======== DATASET CONTENT
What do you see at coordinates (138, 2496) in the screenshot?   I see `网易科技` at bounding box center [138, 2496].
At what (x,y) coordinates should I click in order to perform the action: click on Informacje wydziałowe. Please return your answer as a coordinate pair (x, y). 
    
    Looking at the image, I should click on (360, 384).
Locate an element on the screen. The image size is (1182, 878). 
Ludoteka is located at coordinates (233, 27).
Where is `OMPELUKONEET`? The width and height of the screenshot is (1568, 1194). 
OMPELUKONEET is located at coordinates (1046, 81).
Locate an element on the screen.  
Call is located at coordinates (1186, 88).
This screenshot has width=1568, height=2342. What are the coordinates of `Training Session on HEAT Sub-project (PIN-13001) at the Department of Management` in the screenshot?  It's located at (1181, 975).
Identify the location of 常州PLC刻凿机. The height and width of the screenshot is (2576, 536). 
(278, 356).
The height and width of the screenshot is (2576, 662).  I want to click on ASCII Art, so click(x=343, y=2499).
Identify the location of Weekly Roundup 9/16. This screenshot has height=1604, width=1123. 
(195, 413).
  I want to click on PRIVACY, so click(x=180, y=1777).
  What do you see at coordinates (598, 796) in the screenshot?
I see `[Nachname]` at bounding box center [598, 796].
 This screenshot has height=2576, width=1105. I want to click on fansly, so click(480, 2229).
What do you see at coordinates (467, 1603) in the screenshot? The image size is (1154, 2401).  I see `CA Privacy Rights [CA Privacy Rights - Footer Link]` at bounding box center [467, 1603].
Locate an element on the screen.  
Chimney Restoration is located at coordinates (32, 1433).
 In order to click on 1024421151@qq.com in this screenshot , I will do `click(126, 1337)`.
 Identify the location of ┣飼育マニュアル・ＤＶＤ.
================
YOUR INSTRUCTIONS. Nothing in the records may be left out; transcribe all of them exactly.

SOLUTION TO THE PROBLEM.
What do you see at coordinates (138, 2496) in the screenshot?   I see `网易科技` at bounding box center [138, 2496].
At what (x,y) coordinates should I click in order to perform the action: click on Informacje wydziałowe. Please return your answer as a coordinate pair (x, y). 
    
    Looking at the image, I should click on (360, 384).
Locate an element on the screen. The image size is (1182, 878). 
Ludoteka is located at coordinates (233, 27).
Where is `OMPELUKONEET`? The width and height of the screenshot is (1568, 1194). 
OMPELUKONEET is located at coordinates (1046, 81).
Locate an element on the screen.  
Call is located at coordinates (1186, 88).
This screenshot has width=1568, height=2342. What are the coordinates of `Training Session on HEAT Sub-project (PIN-13001) at the Department of Management` in the screenshot?  It's located at (1181, 975).
Identify the location of 常州PLC刻凿机. The height and width of the screenshot is (2576, 536). 
(278, 356).
The height and width of the screenshot is (2576, 662).  I want to click on ASCII Art, so click(x=343, y=2499).
Identify the location of Weekly Roundup 9/16. This screenshot has height=1604, width=1123. 
(195, 413).
  I want to click on PRIVACY, so click(x=180, y=1777).
  What do you see at coordinates (598, 796) in the screenshot?
I see `[Nachname]` at bounding box center [598, 796].
 This screenshot has height=2576, width=1105. I want to click on fansly, so click(480, 2229).
What do you see at coordinates (467, 1603) in the screenshot? The image size is (1154, 2401).  I see `CA Privacy Rights [CA Privacy Rights - Footer Link]` at bounding box center [467, 1603].
Locate an element on the screen.  
Chimney Restoration is located at coordinates (32, 1433).
 In order to click on 1024421151@qq.com in this screenshot , I will do `click(126, 1337)`.
 Identify the location of ┣飼育マニュアル・ＤＶＤ.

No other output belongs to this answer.